Although biologists have been editing genes for years, the edits have not been precise and therefore were not safe for clinical use.

If in the editing process other genes are altered, the consequences can be serious enough to cause cancer.

CRISPR-Cas9’s Effect on Gene Editing

Crispr’s gene-editing technique uses Cas9, an enzyme molecule that was initially found in bacteria. It can be programmed to locate a target. Crispr carries RNA, a genetic material somewhat like DNA, which carries the sequence (genetic information) at the target location.

Note that a “sequence” gives the scientist genetic information that is located in a certain DNA segment.

Once the enzyme locates the DNA sequence and it matches the RNA strand, it snips the DNA double helix in half. Other enzymes are then able to put an additional piece of DNA (the healthy sequence) in the break.

Professor Doudna explained that the rationale is to begin their efforts by working with one gene in a tissue or cell which would be an easy target. The researchers intend to prioritize disorders for which there are no current treatments. Sickle-cell anemia comes under this heading.

CRISPR-Cas9’s First Treatment

A year ago, sickle-cell patient Victoria Gray of Mississippi was treated at a hospital in Tennessee using the experimental Crispr therapy developed by researchers at the hospital.

Stem cells from her bone marrow were removed, engineered, and transfused back into her body.

To date, Victoria has not experienced her usual symptoms such as trips to the hospital for blood transfusions or even the pain that she endured for so many years.

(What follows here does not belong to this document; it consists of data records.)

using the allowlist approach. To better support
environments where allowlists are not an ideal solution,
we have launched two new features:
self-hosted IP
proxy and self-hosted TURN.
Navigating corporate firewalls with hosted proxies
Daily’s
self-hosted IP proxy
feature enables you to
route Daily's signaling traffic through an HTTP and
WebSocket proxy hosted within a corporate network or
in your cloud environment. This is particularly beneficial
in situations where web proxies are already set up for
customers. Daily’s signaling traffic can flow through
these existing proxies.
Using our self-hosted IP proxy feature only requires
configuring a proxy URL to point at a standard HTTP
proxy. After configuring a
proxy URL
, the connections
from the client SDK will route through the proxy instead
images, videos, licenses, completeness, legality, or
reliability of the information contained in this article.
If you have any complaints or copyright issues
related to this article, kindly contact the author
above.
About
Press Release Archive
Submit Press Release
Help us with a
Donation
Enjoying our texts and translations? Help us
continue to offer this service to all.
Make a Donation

Victoria is currently participating in new Crispr trials in Boston for beta-thalassemia and sickle-cell disease. The trials are being conducted by Vertex Pharmaceuticals in partnership with Crispr Therapeutics.

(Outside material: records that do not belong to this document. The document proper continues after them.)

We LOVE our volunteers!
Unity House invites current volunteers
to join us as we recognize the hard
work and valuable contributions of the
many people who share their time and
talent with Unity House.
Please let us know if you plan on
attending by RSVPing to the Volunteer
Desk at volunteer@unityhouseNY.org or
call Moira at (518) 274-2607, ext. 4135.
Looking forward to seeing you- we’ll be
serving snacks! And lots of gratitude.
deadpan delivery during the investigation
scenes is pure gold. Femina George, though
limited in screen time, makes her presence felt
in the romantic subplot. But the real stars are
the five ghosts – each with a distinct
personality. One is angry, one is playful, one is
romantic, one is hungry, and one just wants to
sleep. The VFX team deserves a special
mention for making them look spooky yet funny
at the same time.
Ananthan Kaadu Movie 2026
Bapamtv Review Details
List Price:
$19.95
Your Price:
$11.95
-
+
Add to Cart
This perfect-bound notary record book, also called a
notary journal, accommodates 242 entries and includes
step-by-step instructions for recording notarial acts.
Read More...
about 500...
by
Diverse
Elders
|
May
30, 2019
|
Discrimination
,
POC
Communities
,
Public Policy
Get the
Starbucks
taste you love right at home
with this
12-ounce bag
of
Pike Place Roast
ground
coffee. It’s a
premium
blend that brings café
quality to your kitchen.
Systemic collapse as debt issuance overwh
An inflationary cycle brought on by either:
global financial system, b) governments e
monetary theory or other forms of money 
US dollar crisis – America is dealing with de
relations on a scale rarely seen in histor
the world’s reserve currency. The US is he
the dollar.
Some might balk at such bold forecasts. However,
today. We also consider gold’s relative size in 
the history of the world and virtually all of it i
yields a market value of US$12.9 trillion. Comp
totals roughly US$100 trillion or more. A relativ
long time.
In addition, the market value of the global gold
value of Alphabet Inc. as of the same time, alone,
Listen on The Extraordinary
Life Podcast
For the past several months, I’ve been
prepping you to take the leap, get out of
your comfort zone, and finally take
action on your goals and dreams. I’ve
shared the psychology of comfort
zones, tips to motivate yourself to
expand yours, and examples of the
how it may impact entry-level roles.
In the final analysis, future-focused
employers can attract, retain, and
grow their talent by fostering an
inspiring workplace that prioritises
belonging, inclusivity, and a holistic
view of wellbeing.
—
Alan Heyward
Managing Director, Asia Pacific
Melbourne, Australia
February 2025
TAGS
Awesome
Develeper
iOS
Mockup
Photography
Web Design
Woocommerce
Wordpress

About Crispr Delivery Challenges

Berkeley bioengineer Niren Murthy explained that it is easy to get Crispr into the bloodstream when treating leukemia. However, when working with other tissues, size becomes a major drawback. The drug must cross the barrier that separates the bloodstream from the tissue’s cells.

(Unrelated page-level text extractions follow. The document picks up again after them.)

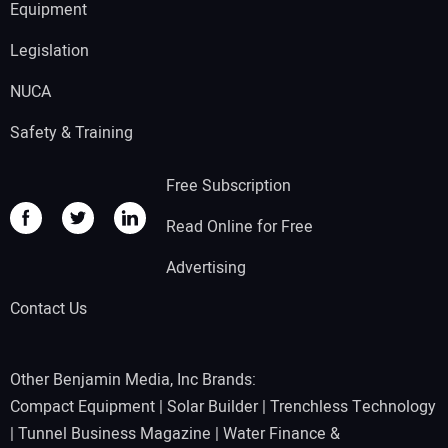
Equipment
Legislation
NUCA
Safety & Training
Free Subscription
Read Online for Free
Advertising
Contact Us
Other Benjamin Media, Inc Brands:
Compact Equipment
|
Solar Builder
|
Trenchless Technology
|
Tunnel Business Magazine
|
Water Finance &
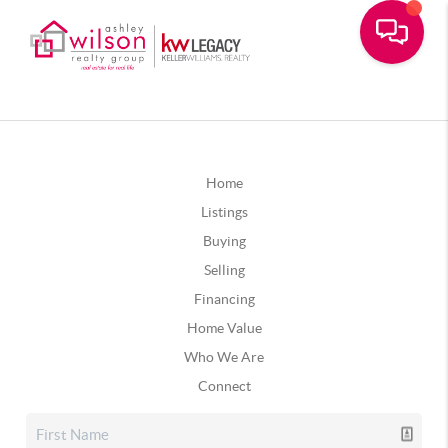
Home
Listings
Buying
Selling
Financing
Home Value
Who We Are
Connect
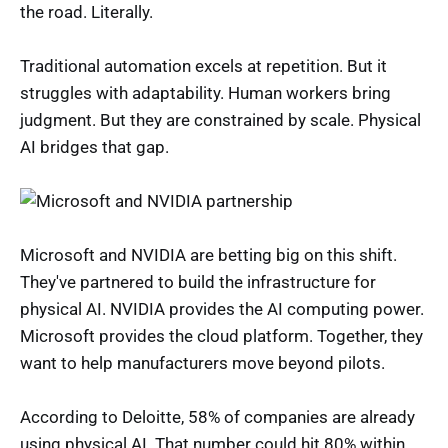
the road. Literally.
Traditional automation excels at repetition. But it
struggles with adaptability. Human workers bring
judgment. But they are constrained by scale. Physical
AI bridges that gap.
Microsoft and NVIDIA are betting big on this shift.
They've partnered to build the infrastructure for
physical AI. NVIDIA provides the AI computing power.
Microsoft provides the cloud platform. Together, they
want to help manufacturers move beyond pilots.
According to Deloitte, 58% of companies are already
using physical AI. That number could hit 80% within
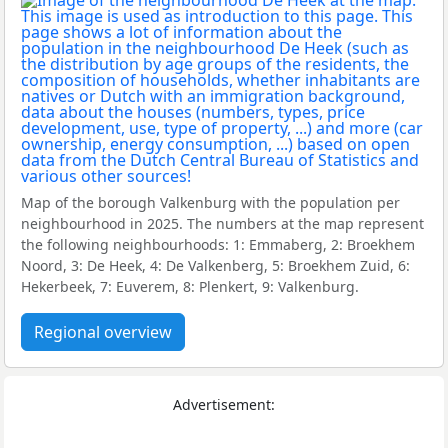
Map of the borough Valkenburg with the population per
neighbourhood in 2025. The numbers at the map represent
the following neighbourhoods: 1: Emmaberg, 2: Broekhem
Noord, 3: De Heek, 4: De Valkenberg, 5: Broekhem Zuid, 6:
Hekerbeek, 7: Euverem, 8: Plenkert, 9: Valkenburg.
Regional overview
Advertisement:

The obvious solution to solve the transportation problem is to put the active ingredients into a small vehicle (vector) such as a harmless virus. In fact, this is the process used to deliver the active ingredients for the Covid vaccines.

But again, the size of the components of the CRISPR system is still too large to penetrate the membranes and get into the tissues.

Treating Childhood Blindness

Editas and Allergan are conducting a trial using Crispr to treat an inherited type of childhood blindness which is called LCA10. The treatment is administered by injecting Crispr that is transported within a virus into the eye.

The researchers believe that the unique characteristics of the eye may prevent the most common side effects.

Professor Murthy is currently researching a Crispr treatment for a severe form of Duchenne muscular dystrophy (DMD). Mutations in a dystrophin-producing gene cause DMD. Symptoms of DMD are loss of muscle fibers eventually resulting in death.

Considering that brain tissue can be edited easier than muscle, Professor Murthy believes that Crispr therapy will be widely used for neurological genetic conditions.

Professor Murthy acknowledges that it may take about five to ten years for Crispr therapy to see major clinical use.

Professor Doudna, on the other hand, expressed amazement at the speed with which Crispr has been accepted by scientists worldwide.